2.1 Study area The study has been conducted in the Narsingdi district of Bangladesh. It is located at 235501200N, 904304800E in central Bangladesh and 50 km northeast from the capital city of Dhaka. Topographically, the district lies at an altitude of 3 masl (meter above sea level) with an annual average temperature of 36 C maximum, 12.7 C minimum and 2,376 mm of rainfall. It comprises a total area of 1,140.76 km2 of which the total and vegetable cultivated areas are 87,447 and 15,000 ha, respectively. Administratively, Narsingdi district belongs to six upazilas (sub-districts), 69 unions (collective forms of some villages) and 1,060 villages. According to a survey conducted in 2011, the total population of the district is 2,202,000 with a moderate literacy rate of 55 %. Agriculture is the main occupation of majority of the people (42.41%) followed by service, commerce, transport and others (DAO 2013). Narsingdi district is one of the most important regions in Bangladesh in vegetable production and pesticide application intensity. In Bangladesh, it is the area which is a hot spot for vegetable production, at the same time a hot spot for pesticide application as the vegetables receive the highest amount of pesticides per application and the highest application frequency (Ispahani Biotech 2010). Because of the positive correlation between vegetable production and pesticide application, the government started IPM dissemination activities in the area from the start. Eggplant, cucurbits, tomato, bean, okra, cabbage and cauliflower are the most cultivated vegetables. Irrespective of the type of vegetables, pest infestation is a common scenario. That is why the farmers are concerned about pest control. They manage pest by following a number of techniques such as biological control, manual cleaning, soil amendments, soil solarization, botanicals, pheromone traps and chemical pesticides.
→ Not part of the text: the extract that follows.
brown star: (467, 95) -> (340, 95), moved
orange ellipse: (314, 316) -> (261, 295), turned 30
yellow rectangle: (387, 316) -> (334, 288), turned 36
2.2 Methods of data collection The study uses mainly primary data collected through a household survey. The survey was conducted using a structured questionnaire that comprised both open and close questions.
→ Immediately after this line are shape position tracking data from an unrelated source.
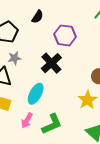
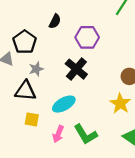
cyan ellipse: (36, 94) -> (64, 104), turned 40
green L-shape: (52, 124) -> (86, 134), turned 90

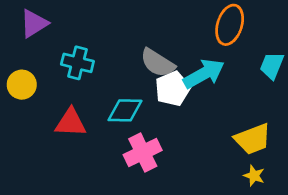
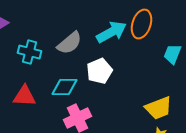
gray semicircle: (158, 63) -> (69, 43), moved, turned -72
cyan arrow: (204, 74) -> (111, 32), moved

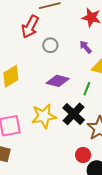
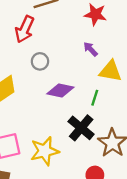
gray circle: (50, 45) -> (40, 61), moved
yellow star: (44, 116) -> (45, 151), moved

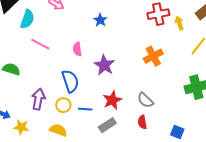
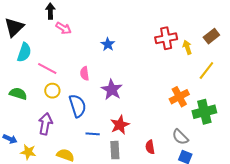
cyan semicircle: (27, 19) -> (24, 52), moved
orange cross: (153, 56) -> (179, 97), moved
gray semicircle: (145, 100) -> (180, 137), moved
yellow circle: (63, 105) -> (52, 91), moved
gray rectangle: (107, 125) -> (115, 150), turned -60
The questionnaire was prepared and finalized through three consecutive stages. In the first stage, some social, economic, institutional and management characteristics of the vegetable growers and a list of vegetable IPM technologies were preliminary recorded from the literature review. In the second stage, an informal discussion was held with the personnel of the plant protection wing of the Department of Agricultural Extension (DAE), Bangladesh Agricultural Research Institute (BARI) and the agriculture office in concern. In the third stage, a pilot survey was conducted with a few vegetable growers. The questionnaire contained two sections where some social, economic, institutional and management factors relating to the vegetable growers of the study area were present in the first section. The lists of IPM technologies suitable for vegetable cultivation that since exist in the study area are presented in the last section.
2.3 Determination of dependent variables There exist a number of IPM techniques in Bangladesh though all are not suitable for vegetable farming. All suitable vegetable IPM technologies, except for grafting, were practiced in the study area for a long time. The farmers who used at least one or more from these recommended practices, as well as pesticides, were considered as IPM adopters. By contrast, those who only used pesticides were considered as non-adopters. Alternatively, it can be said that the adopters used a combination of various methods, whereas the nonadopters used only chemical method. The method is similar to the method mentioned in the study conducted by Dasgupta et al. (2006) and Fernandez-Cornejo et al. (1994) who determined the adopters/non-adopters of IPM on the basis of some selected IPM technologies that were consistent with crops and exist in the study area for a long time. The rate or level of IPM adoption, which was calculated through distinguished adopters and nonadopters, was considered as a dependent variable. However, the farmers who were considered as IPM adopters were assumed to be of a variety according to the number or types of practices. This variation was also considered as another dependent variable. Therefore, the study relied on two dependent variables; the adoption rate of IPM and adoption intensity of IPM practices. The first dependent variable (adoption of IPM) was a binary variable and was coded as 1 for those who adopted at least one or more IPM practices and 0 for those who used pesticides only. On the other hand, to measure the second dependent variable (adoption intensity of IPM practices), the number of practices adopted by an individual was initially counted. Irrespective of the type of practice, a score of 1 was assigned to the practice adopted by the farmers. Then, all the scores were aggregated and divided by 6 (total number of practices) to obtain a composite index of the adoption intensity of IPM practices (Haque et al. 2010; Paudel and Thapa 2004). This index was considered as the second dependent variable.